“What happens when we extrapolate Plato’s cave allegory to the cyber-cave experiences of the millennials, and the way in which they experienced their exodus from online reality? This thought experiment produces an image of a group of young adults clustered together in the twilight of their virtual home. Sitting with their backs to the entrance, their faces are lit up by the interfaces that provide access to the world of phenomena. Interfaces that consist of countless clusters of pixels, minuscule dots whose density and colour determine the group’s perception of reality. Behind them as they huddle over their screens, there is – not fire, as in Plato’s version of the story – but a battery of whirring servers belonging to corporations like Google and Facebook, who project their bits-and-bytes shadows as reality. The group has grown up in this world of screens, this is their reality; they spend their days Liking it or texting about it. Then Anne, followed by a few others, suddenly tears herself away from the projections on her screen, stands up and walks towards the cave’s exit, past the servers and into the sunlight. Once outside, freed from the digital shadows that have been her world and blinking in the bright light of an analogue reality, she feels very fortunate and sorry for those who have stayed behind. After spending some time in that analogue realm, she realises more than ever how ‘unreal’ the Instagram images and Facebook profiles of people are ‘who you’ve never heard speak or seen walking about’. And of those who remained behind, she says, ‘People don’t realise that it’s not the case that the world doesn’t have an Instagram filter’. ” A little philosophy of digital abstinence 

Today, you could do worse than spend under 10 minutes watching the 1973 animation above narrated by Orson Welles over a quiet favourite hot drink. Let your unconscious work out the connections to your digital life. If you need more obvious connections, the summary of ‘A little philosophy of digital abstinence’ obliges.
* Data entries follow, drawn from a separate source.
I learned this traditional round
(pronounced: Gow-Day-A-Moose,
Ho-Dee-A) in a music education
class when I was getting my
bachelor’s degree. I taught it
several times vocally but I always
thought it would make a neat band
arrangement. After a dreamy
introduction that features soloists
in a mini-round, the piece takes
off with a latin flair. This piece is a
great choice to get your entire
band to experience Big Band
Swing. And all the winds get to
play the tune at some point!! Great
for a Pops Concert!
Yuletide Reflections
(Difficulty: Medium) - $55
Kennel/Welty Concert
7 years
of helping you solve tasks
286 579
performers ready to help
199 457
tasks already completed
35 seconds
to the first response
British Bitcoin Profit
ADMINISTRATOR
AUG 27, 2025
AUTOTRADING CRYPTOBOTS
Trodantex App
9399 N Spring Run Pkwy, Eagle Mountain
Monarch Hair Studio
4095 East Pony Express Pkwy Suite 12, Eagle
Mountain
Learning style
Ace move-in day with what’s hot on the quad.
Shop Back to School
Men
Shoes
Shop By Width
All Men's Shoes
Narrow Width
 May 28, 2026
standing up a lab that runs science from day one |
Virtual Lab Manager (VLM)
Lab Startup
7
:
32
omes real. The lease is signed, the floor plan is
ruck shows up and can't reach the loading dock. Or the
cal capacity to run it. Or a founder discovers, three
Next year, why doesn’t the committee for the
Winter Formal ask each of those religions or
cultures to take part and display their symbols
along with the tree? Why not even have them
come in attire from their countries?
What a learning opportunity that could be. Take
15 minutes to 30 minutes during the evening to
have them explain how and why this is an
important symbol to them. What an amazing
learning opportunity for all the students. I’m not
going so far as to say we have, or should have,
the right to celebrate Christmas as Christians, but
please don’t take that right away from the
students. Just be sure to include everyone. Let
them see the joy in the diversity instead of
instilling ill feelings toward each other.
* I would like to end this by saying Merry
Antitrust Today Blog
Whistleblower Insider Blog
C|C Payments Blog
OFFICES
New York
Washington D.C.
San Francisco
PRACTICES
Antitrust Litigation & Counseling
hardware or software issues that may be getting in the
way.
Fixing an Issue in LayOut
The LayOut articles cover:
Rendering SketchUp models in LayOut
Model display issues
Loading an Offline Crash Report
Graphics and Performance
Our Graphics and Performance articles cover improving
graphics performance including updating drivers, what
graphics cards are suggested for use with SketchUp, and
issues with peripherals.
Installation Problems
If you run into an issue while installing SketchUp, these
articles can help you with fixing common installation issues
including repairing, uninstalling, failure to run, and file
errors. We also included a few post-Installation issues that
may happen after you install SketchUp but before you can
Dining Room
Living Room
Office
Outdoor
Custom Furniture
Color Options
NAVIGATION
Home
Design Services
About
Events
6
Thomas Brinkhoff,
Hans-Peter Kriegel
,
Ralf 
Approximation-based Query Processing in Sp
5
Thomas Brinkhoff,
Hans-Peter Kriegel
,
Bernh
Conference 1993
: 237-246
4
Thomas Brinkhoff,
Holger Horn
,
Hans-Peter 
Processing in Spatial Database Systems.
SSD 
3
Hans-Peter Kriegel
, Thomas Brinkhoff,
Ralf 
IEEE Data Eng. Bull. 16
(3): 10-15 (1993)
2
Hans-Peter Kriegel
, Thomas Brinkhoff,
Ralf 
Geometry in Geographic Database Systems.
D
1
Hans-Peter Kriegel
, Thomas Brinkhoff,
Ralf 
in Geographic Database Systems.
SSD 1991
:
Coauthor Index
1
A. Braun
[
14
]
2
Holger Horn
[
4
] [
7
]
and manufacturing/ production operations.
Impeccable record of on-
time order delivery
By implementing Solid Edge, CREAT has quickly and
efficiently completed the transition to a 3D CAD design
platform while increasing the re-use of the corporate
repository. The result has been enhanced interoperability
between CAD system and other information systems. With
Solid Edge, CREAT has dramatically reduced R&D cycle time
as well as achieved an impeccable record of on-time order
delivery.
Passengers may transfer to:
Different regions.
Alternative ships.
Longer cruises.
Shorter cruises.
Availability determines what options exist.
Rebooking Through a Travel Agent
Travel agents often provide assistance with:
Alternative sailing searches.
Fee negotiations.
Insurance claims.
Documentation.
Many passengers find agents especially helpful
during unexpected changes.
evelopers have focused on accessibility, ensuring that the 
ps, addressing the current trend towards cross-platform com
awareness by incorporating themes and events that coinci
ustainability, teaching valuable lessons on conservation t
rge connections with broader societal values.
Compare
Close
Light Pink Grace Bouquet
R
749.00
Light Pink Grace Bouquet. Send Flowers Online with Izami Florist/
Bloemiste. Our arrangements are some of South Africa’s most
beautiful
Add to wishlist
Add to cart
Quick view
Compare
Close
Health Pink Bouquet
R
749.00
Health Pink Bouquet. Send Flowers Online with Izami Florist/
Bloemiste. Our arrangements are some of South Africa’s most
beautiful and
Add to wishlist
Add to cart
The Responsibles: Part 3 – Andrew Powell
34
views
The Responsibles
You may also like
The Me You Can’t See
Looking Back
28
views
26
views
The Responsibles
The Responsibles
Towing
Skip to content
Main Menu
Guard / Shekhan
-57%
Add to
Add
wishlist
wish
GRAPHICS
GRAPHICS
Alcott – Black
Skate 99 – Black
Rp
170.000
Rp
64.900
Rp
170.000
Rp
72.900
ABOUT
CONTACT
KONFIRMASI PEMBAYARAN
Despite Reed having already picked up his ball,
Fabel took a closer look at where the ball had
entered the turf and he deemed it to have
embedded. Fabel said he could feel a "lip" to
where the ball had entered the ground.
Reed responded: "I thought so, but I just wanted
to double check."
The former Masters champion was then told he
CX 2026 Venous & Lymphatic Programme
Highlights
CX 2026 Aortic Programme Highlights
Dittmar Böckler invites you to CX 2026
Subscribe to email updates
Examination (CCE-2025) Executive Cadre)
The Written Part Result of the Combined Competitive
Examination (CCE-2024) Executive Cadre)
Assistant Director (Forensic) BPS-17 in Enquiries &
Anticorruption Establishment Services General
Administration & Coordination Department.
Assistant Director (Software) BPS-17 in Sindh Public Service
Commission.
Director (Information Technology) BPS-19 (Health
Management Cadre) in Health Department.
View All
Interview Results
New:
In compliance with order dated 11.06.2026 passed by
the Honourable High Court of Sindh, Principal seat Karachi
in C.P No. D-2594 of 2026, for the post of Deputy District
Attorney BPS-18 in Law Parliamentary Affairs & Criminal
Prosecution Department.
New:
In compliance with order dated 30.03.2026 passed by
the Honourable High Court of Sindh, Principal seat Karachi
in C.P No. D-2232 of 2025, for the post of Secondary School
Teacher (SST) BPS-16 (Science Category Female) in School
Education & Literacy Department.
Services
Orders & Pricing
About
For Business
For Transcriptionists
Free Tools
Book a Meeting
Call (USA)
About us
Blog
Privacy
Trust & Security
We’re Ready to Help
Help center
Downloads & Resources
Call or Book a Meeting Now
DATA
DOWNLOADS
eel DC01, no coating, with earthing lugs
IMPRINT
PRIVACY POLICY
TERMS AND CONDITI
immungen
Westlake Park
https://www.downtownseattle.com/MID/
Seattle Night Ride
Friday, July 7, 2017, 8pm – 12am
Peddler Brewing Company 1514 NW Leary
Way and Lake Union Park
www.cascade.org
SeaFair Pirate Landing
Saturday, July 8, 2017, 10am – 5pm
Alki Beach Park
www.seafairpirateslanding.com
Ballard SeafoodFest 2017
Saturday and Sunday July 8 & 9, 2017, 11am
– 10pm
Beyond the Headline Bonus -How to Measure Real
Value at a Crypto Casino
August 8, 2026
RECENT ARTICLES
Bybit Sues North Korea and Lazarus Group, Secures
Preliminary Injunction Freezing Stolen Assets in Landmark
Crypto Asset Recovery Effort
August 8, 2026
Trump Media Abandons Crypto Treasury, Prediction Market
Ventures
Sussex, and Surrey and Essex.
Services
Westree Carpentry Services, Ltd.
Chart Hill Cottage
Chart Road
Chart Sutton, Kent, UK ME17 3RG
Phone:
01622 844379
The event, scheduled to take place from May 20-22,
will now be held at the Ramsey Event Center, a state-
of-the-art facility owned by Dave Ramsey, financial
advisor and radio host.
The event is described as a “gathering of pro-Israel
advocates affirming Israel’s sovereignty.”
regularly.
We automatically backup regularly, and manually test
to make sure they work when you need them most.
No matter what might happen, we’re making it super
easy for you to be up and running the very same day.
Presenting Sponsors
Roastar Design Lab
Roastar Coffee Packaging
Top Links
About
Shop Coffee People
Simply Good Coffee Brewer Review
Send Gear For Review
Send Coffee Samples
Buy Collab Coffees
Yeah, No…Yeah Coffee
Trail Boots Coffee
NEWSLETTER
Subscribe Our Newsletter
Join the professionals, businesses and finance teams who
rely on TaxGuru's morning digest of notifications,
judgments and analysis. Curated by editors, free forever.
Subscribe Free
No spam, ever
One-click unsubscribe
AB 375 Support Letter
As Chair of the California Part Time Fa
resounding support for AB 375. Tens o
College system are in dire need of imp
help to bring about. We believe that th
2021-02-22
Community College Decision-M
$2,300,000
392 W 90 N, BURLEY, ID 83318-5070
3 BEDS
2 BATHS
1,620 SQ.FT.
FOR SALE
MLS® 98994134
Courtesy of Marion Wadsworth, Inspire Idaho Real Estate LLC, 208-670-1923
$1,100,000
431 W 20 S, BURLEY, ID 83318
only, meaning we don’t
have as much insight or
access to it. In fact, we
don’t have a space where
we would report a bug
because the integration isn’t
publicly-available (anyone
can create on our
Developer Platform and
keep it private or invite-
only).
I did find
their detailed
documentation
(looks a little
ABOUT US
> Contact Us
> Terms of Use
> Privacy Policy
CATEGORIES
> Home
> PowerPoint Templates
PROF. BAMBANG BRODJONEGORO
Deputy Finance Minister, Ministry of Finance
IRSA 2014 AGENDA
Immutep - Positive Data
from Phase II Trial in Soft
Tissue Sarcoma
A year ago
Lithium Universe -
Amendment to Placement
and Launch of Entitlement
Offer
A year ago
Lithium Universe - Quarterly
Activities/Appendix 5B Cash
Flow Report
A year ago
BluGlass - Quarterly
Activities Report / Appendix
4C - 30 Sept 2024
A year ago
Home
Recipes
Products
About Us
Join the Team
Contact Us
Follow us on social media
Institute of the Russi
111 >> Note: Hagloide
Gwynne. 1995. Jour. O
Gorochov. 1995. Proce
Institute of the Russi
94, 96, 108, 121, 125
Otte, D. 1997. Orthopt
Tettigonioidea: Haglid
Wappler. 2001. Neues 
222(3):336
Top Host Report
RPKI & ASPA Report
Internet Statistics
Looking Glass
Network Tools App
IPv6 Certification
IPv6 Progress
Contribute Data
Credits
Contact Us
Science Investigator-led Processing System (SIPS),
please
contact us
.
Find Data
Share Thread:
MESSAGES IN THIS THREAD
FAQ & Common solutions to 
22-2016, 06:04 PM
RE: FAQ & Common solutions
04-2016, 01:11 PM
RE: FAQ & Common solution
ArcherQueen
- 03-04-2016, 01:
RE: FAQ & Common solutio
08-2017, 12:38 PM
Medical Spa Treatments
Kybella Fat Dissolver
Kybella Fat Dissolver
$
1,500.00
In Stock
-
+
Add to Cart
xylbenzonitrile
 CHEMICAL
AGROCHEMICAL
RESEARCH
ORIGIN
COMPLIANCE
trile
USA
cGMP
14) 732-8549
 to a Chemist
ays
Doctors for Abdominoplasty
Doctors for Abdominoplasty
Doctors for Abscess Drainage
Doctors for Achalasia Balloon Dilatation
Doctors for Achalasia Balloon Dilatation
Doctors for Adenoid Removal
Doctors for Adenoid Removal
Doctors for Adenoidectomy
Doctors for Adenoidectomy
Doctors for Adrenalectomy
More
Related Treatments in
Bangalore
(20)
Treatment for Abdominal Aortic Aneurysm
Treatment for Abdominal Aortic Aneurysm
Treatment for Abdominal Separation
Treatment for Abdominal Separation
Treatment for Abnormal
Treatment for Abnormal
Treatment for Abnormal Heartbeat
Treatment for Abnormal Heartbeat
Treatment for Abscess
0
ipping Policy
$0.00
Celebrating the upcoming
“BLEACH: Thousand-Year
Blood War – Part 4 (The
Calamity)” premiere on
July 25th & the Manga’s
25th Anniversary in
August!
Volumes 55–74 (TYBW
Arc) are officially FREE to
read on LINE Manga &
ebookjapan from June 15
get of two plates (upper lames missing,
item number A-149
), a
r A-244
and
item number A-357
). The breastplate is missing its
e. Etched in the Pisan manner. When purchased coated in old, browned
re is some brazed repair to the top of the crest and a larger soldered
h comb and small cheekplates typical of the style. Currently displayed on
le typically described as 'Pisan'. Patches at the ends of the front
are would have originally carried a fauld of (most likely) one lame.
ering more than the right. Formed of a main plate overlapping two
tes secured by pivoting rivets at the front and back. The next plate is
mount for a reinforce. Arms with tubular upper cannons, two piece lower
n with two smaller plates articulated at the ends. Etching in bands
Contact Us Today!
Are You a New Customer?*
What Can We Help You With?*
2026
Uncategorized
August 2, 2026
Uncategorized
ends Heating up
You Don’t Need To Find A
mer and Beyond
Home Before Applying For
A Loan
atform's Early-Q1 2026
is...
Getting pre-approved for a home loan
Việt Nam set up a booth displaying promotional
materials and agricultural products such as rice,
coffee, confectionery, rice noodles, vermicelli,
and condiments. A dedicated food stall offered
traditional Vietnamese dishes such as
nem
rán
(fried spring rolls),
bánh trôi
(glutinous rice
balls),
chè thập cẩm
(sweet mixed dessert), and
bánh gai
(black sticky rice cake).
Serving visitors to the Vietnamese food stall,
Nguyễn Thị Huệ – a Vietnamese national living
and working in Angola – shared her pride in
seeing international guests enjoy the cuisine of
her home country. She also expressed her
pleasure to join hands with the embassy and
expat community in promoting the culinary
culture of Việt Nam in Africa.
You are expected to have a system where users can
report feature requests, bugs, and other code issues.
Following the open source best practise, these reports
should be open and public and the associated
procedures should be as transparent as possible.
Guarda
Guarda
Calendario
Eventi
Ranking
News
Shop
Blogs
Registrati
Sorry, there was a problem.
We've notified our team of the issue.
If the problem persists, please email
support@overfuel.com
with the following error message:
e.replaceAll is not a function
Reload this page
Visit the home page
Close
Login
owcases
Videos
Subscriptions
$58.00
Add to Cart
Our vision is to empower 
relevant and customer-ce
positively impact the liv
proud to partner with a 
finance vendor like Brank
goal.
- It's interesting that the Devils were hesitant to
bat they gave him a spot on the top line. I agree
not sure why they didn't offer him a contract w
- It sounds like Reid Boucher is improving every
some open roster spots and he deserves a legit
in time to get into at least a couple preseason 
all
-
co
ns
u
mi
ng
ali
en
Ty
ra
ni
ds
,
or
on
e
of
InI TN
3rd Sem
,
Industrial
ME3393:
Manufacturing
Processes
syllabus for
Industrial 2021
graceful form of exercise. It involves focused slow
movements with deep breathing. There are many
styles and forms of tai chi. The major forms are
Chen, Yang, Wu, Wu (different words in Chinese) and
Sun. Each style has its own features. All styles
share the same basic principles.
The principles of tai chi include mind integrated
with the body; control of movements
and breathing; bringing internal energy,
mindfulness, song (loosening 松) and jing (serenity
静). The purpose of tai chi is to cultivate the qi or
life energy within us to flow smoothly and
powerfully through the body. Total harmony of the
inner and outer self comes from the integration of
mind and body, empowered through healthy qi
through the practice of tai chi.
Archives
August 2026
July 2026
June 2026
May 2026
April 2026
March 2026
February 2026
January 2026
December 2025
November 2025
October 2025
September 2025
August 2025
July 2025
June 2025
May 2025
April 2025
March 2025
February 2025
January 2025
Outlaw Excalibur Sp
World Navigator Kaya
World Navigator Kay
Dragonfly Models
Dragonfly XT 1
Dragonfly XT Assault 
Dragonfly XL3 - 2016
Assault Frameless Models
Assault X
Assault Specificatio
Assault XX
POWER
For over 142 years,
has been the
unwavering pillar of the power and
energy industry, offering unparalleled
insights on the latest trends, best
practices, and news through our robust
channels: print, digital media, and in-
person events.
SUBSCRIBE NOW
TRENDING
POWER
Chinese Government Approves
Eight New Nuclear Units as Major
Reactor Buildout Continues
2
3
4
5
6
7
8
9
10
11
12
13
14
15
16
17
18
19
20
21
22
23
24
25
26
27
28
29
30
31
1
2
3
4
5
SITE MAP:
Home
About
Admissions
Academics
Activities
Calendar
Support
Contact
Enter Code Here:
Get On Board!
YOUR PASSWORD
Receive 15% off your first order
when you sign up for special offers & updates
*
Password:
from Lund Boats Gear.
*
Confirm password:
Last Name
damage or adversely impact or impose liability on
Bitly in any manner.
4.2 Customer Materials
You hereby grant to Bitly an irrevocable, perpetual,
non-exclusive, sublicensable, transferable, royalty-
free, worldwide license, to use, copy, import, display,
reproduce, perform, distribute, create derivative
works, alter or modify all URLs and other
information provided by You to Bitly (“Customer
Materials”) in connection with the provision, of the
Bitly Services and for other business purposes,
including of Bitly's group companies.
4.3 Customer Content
The book asks many interesting questions relevant to the feasibility of finding digital stillness in the digital realm itself:

“What happens if you go offline in a world that is constantly online? If you put your telephone aside, what will take its place? Do you even still exist? Philosopher, author and columnist Hans Schnitzler talked to millennials who had undergone a digital detox (in his capacity as lecturer he supervised over a hundred students undertaking this experiment, interviewing fifteen of them in depth). Their experiences paint a picture, as recognisable as it is disconcerting, of the struggles of homo smartphonus. We are always accessible and connected, but what price are we actually paying for this?”

[and if any publishers wanting to translate it from Dutch are reading this: Do it now, please]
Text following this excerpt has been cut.